Why should loving God be so different? Set apart in its own box of attempting holiness on our own and self-righteous rule-following, with all the fun taken out? Can’t loving God be enjoyable? Fulfilling? Ocean-breeze-in-your-face-as-you-run-on-the-beach kind of awe-inspiring?
This idea of love flies in the face of so many of my internalized perspectives about what love is, and what it is not. I have frequently thought of love as work. As self sacrifice alone. As a joyless slog through with the mindset: “if we want this badly enough, we’re going to make it happen.” What a perversion of something so true and beautiful! Yes, sacrifice is an outflowing of love. And yes, love is far more than a passing passion that sweeps you off your feet. But isn’t there an element to love that is playful? Pleasurable, even?

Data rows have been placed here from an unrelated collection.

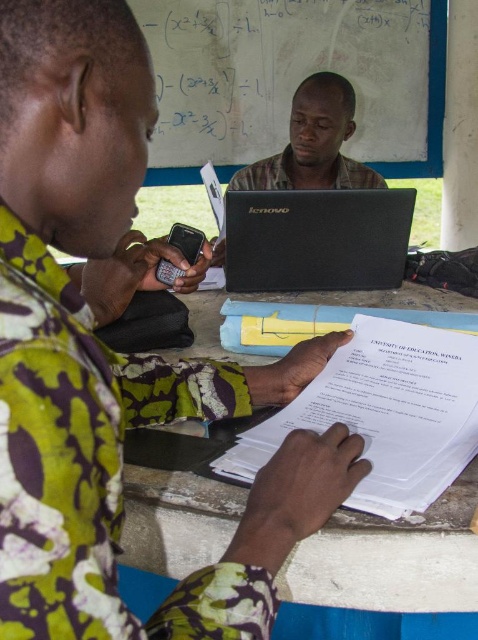 Question: Which point appears farthest from the camera in this image?

Choices:
 (A) (370, 168)
 (B) (465, 481)
 (C) (194, 256)

Answer: (A)

Question: Is blue wood table at center positioned behind black matte laptop at center?

Choices:
 (A) no
 (B) yes

Answer: (A)

Question: Which of the following is the farthest from the observer?

Choices:
 (A) (280, 596)
 (B) (373, 428)
 (C) (253, 118)
 (D) (300, 88)

Answer: (C)

Question: Is blue wood table at center wider than black matte phone at left?

Choices:
 (A) yes
 (B) no

Answer: (A)

Question: Is the position of white matte whiteboard at upper center less distant than that of matte black laptop at center?

Choices:
 (A) yes
 (B) no

Answer: (B)

Question: Among these points, which one is nearest to the camera?

Choices:
 (A) (162, 436)
 (B) (195, 244)
 (C) (389, 394)
 (D) (305, 140)

Answer: (A) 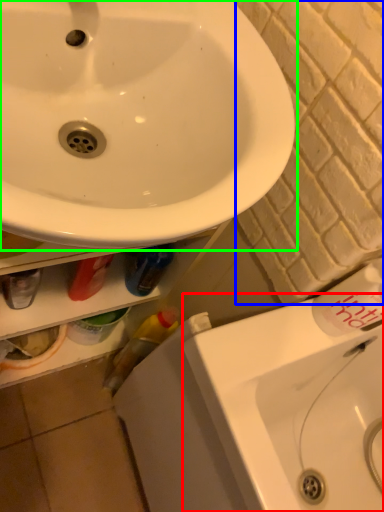 Question: Which object is the closest to the counter top (highlighted by a red box)? Choose among these: brick (highlighted by a blue box) or sink (highlighted by a green box).

Choices:
 (A) brick
 (B) sink

Answer: (A) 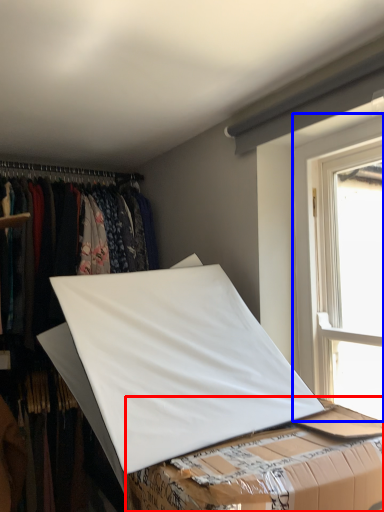 Question: Which object is closer to the camera taking this photo, table (highlighted by a red box) or window (highlighted by a blue box)?

Choices:
 (A) table
 (B) window

Answer: (A)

Carefree, and delighted?
Why is it so hard to approach God this way, with this kind of wonder? With sweet rest in being His beloved child? With hope for uncertain days, and joy in the knowing and the being known?
You reflected this kind of peace so well, dear Grammy. Yet I know there were struggles for you as there are for me. Sin continuously claws at me, trying to rip the rug out from under my feet. Trying to steal my trust in a God who longs to be merciful to me (Isaiah 30:18).
I so quickly forget how much I am loved, not because there’s a lack of evidence, but because I have forgotten how to look for it. I forget that I have a Savior whose grace for me is unhinged. Spending time with Him is not some dry, meaningless task to check off my to-do list for the day. It’s an invitation.
I can imagine you smiling and saying in that kindly-teacher-questioning voice, “And who doesn’t like to be invited?”
—
These days, while I wait and wonder, I will hold onto the faith of my grandmother: I will trust, as she did, that God is working, even in the uncertain and mundane. These days are not meaningless, because He is in them – crafting, molding, and shaping. Nothing left undone; nothing catching Him off-guard.
Only the God who rightly orders His purposes has both the power and tenderness to rightly order my heart.
My reading this morning was from Isaiah 64. It reminded me that God plans the details long before each day has begun. He knew where I would be in His Word this morning, and it wasn’t an accident.
Isaiah 64:4
From of old no one has heard
or perceived by the ear,
no eye has seen a God besides You,
who acts for those who wait for Him.